Keeping warm in winter
It’s now a week since I returned to Italy from Coventry. 29 months of sitting at a desk all day has suddenly been replaced by heavy manual labour – maintenance of half an acre of mountainside covered in olive trees, where practically nothing has been touched for over a decade. The biggest challenge is deciding where to start, but the overriding priority has to be fuel.
Here just as elsewhere heating a house get more expensive every year, so a bit of planning does no harm at all. Surrounding me are about 50 mature olive trees, mostly laden with olives – or what’s left of the crop after some ferocious winds on Christmas Day. Many of the trees are themselves surrounded by an impenetrable mass of brambles, so the usual practice of laying out nets is a non-starter as it will be impossible to lift them again. But the wood of the trees themselves – that’s a different matter. Olive is prime quality firewood but it takes several months after cutting before the bigger logs have dried out enough to be split with an axe. So it’s time to start preparing now for next winter.
In the meantime we have the pellet boiler/stove. This consumes up to two 15kg bags a day if the boiler is kept on all day. Some rough math; each bag is about €5; more in winter, less in summer especially if bought in bulk. So that’s €70/week or €280/month. Say €300/month just to be on the safe side. If the log burner in the living room is running the boiler has less work to do and of course everything depends on the weather, but we can expect three months – December to February – to be cold while November and March are much less so. And of course when the days are longer the heating isn’t needed so much.
I read recently that it costs £1500/year to heat and provide hot water for the average English house. So given that we have a fairly sizable space we’re not doing badly if we can stay within that figure. If we can replace a good part of the pellet component with firewood from our own garden (the boiler burns either) the cost falls dramatically, though there’s extra work in the daily cleaning out of the grate.
All of which puts a value of at least €1000 on a season’s firewood, which is way more than we could expect to get for this year’s olives. So forget the harvest; the cutting must begin, to ensure a good supply for next winter.
It’s quite amazing how much leaves and twiggy stuff are on an average tree. I started by trimming some bushes that were getting overgrown; the left picture is before, the right after and in the middle the pile of trimmings. Then I took off the upper branches of one olive tree. The resulting pile is now immense, covering most of the terrace, and will take a morning to dispose of in a bonfire. Such a shame we can’t burn the stuff to heat the house.
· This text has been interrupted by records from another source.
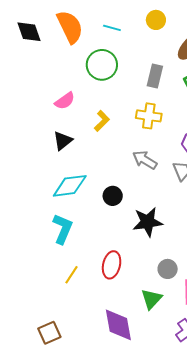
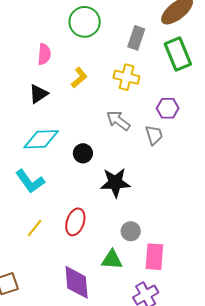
pink semicircle: (65, 101) -> (44, 54), turned -55
cyan L-shape: (63, 229) -> (30, 181), turned 116
green triangle: (151, 299) -> (112, 260), turned 45

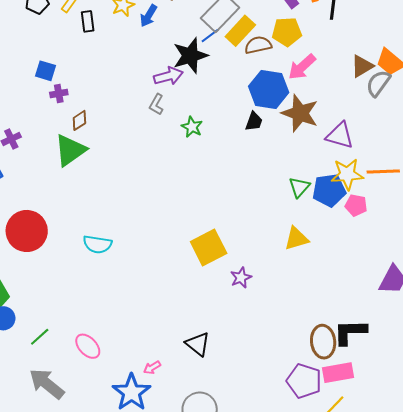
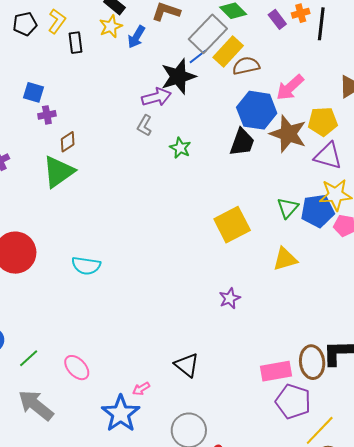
yellow pentagon: (287, 32) -> (323, 121), moved
black trapezoid: (254, 121) -> (242, 142), size x1.4
yellow square: (209, 248) -> (232, 225), moved
pink rectangle: (338, 373) -> (276, 371), moved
Another job was to finish the job that Walter started a couple of months ago. The other day I had a bonfire with all the stuff he’d trimmed, and finished off by clearing the steps of all the earth and trailing branches he hadn’t had time to do that day.
It may sound pathetic but in Coventry I didn’t have a social life for two years. This isn’t just because I’m an antisocial old git; I never expected to be there that long and didn’t want to get too embedded for when it was time to leave. All that changed with a bang a week ago; Christmas was a succession of invitations to people’s houses and it’s set to continue into the New Year. Naturally we’ll have to organise something here too before long. Some of the houses we visited had central heating. This may sound odd but it’s amazing how many people we know who seem to be immune to cold. We may be just off the Riviera but we get real winters here with night temperatures often only just above freezing, yet houses – seemingly built as though it’s year-round summer – have cold pockets in most rooms.
And with that I’ll wish my readers a happy – and warm – New Year.